* THE TASK *
Only lines with the word "finalizează" belong in the answer; copy them from the records below.
(SOURCE DATA begins)
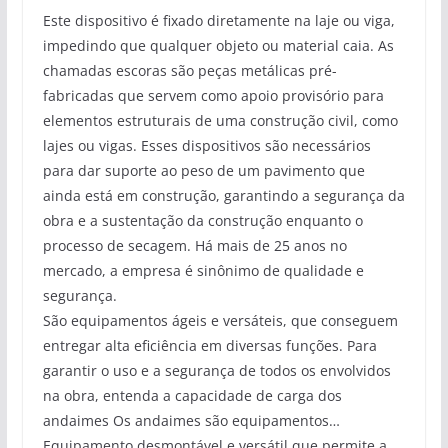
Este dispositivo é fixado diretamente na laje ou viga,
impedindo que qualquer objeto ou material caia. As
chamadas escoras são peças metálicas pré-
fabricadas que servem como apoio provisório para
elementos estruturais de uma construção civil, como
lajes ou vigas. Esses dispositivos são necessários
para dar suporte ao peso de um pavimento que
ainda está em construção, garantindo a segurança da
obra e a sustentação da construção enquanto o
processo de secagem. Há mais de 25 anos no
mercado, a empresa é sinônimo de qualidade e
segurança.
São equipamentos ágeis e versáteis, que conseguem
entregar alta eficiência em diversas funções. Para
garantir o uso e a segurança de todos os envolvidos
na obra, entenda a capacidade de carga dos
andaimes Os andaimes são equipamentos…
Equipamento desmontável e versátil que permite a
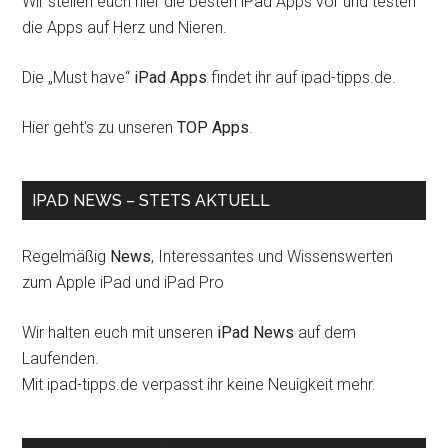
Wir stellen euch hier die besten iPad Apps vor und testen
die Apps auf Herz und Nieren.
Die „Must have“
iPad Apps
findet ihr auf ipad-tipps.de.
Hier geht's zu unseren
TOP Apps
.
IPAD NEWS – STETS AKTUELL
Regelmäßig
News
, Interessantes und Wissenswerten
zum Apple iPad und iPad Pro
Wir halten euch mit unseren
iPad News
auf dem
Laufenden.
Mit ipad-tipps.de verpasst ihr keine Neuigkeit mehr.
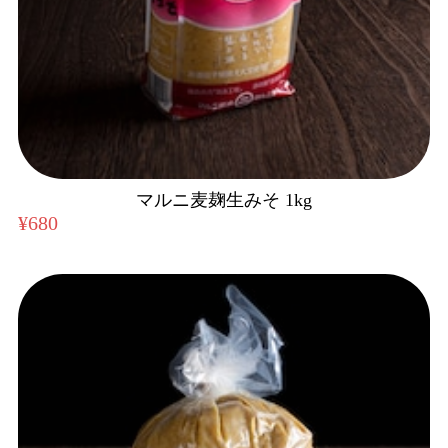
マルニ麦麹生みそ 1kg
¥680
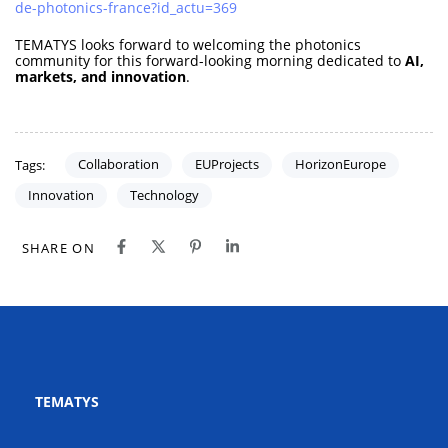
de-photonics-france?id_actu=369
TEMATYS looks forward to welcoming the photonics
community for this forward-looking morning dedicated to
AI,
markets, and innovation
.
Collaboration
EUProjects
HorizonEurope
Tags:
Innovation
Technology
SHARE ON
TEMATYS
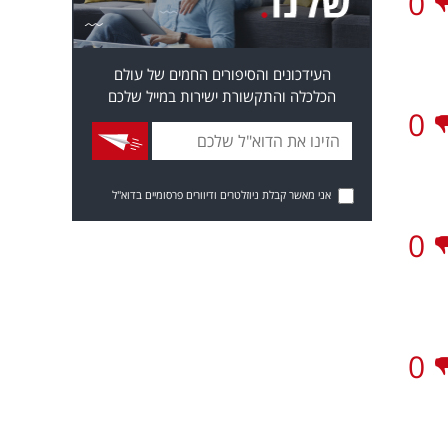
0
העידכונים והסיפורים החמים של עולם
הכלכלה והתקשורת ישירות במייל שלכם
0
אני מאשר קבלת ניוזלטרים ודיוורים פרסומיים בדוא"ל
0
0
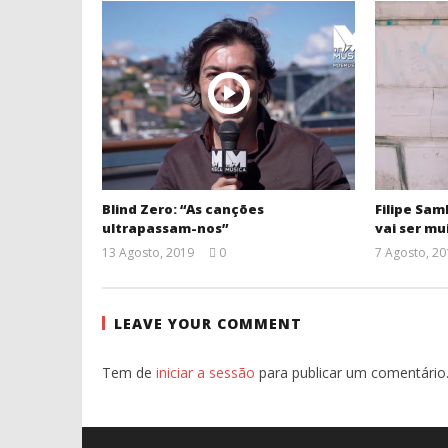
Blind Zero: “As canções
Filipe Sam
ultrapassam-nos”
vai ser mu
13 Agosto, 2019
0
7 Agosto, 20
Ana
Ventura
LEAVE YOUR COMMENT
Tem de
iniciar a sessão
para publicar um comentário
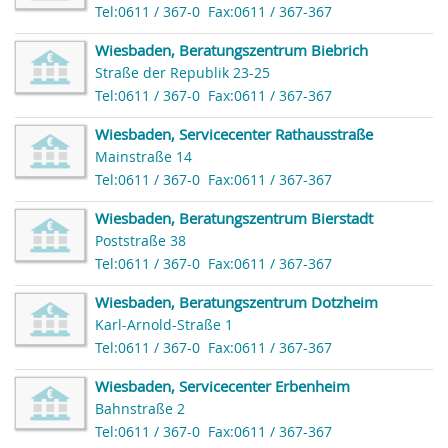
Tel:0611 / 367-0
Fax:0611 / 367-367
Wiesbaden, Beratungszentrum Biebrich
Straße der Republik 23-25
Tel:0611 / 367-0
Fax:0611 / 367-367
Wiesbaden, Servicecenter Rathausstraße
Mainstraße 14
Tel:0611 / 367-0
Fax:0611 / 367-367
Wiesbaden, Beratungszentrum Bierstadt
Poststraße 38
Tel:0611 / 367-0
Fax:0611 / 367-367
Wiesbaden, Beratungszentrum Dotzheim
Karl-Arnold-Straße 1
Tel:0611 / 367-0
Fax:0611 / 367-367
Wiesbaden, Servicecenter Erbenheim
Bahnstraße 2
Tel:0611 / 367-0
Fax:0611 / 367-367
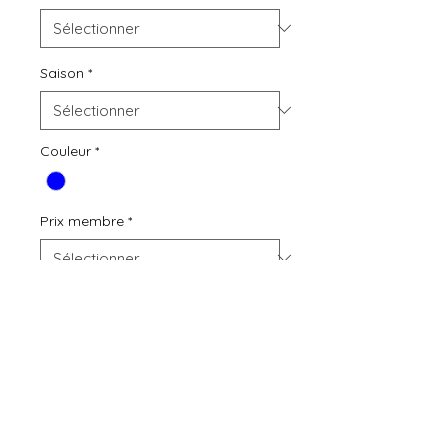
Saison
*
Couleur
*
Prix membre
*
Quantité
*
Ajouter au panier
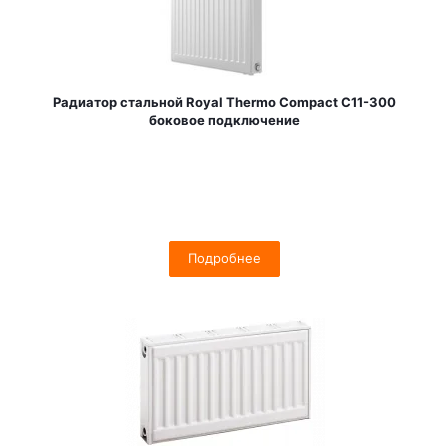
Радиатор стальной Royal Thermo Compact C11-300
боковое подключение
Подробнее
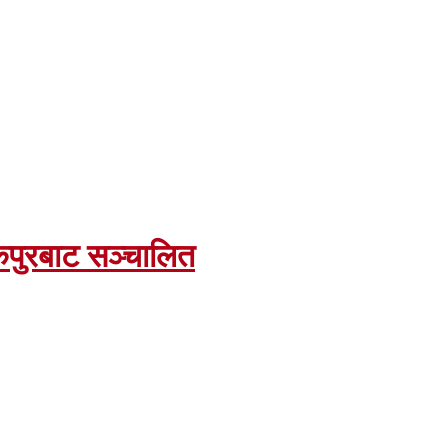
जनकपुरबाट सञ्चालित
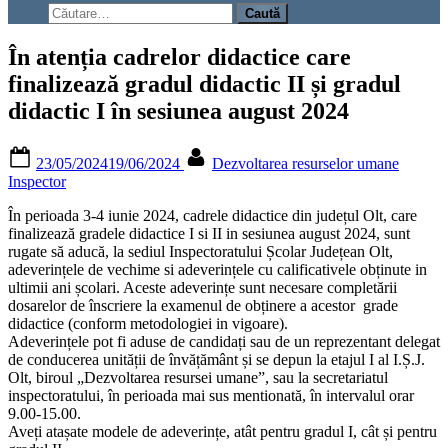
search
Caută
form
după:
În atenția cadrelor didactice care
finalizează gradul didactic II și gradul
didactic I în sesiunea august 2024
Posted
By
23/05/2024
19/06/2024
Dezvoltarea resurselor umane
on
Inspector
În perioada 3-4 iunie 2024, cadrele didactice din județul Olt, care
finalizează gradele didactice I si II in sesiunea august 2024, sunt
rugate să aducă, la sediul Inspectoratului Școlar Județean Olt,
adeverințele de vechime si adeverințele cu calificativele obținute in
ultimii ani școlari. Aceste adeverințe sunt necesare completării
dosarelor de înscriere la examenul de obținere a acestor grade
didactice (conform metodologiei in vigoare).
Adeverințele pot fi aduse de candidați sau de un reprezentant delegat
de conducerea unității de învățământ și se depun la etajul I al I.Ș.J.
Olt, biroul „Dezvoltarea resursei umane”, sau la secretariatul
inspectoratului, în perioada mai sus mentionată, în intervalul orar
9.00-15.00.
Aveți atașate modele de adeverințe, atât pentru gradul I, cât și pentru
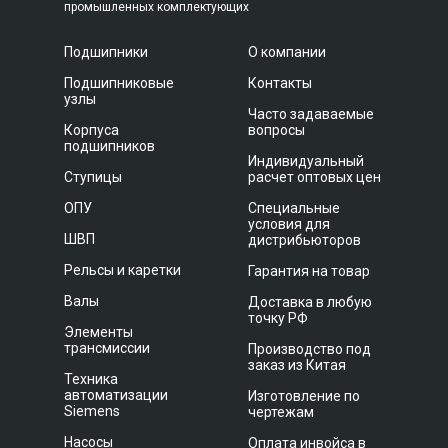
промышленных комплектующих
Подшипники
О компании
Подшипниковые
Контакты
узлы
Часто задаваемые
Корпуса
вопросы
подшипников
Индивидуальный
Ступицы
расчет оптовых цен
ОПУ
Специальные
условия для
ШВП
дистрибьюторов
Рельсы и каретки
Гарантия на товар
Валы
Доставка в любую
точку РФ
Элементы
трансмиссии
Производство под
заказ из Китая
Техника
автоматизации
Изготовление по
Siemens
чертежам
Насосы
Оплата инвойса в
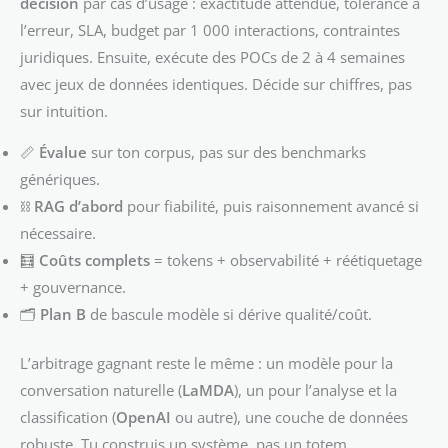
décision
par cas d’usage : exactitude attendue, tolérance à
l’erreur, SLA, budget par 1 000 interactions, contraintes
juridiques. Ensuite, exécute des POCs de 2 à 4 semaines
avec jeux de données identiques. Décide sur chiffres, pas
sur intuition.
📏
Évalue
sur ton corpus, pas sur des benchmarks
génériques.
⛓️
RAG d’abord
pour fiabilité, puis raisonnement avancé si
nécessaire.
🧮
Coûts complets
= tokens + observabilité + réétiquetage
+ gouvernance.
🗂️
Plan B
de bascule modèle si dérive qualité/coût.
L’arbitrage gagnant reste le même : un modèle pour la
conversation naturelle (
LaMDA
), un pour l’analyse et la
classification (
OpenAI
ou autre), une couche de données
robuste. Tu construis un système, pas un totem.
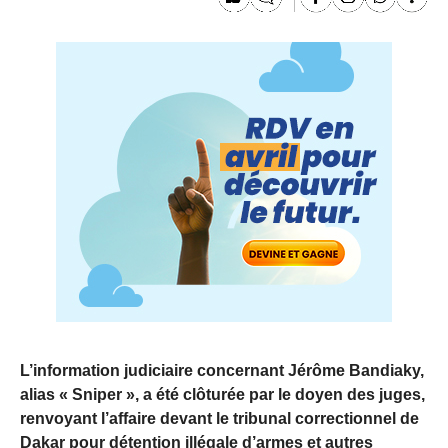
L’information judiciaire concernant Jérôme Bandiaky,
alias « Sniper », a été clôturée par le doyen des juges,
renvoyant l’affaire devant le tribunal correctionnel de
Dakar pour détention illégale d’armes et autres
(SOURCE DATA ends)
* FINAL ANSWER *
finalizează gradul didactic II și gradul
finalizează gradele didactice I si II in sesiunea august 2024, sunt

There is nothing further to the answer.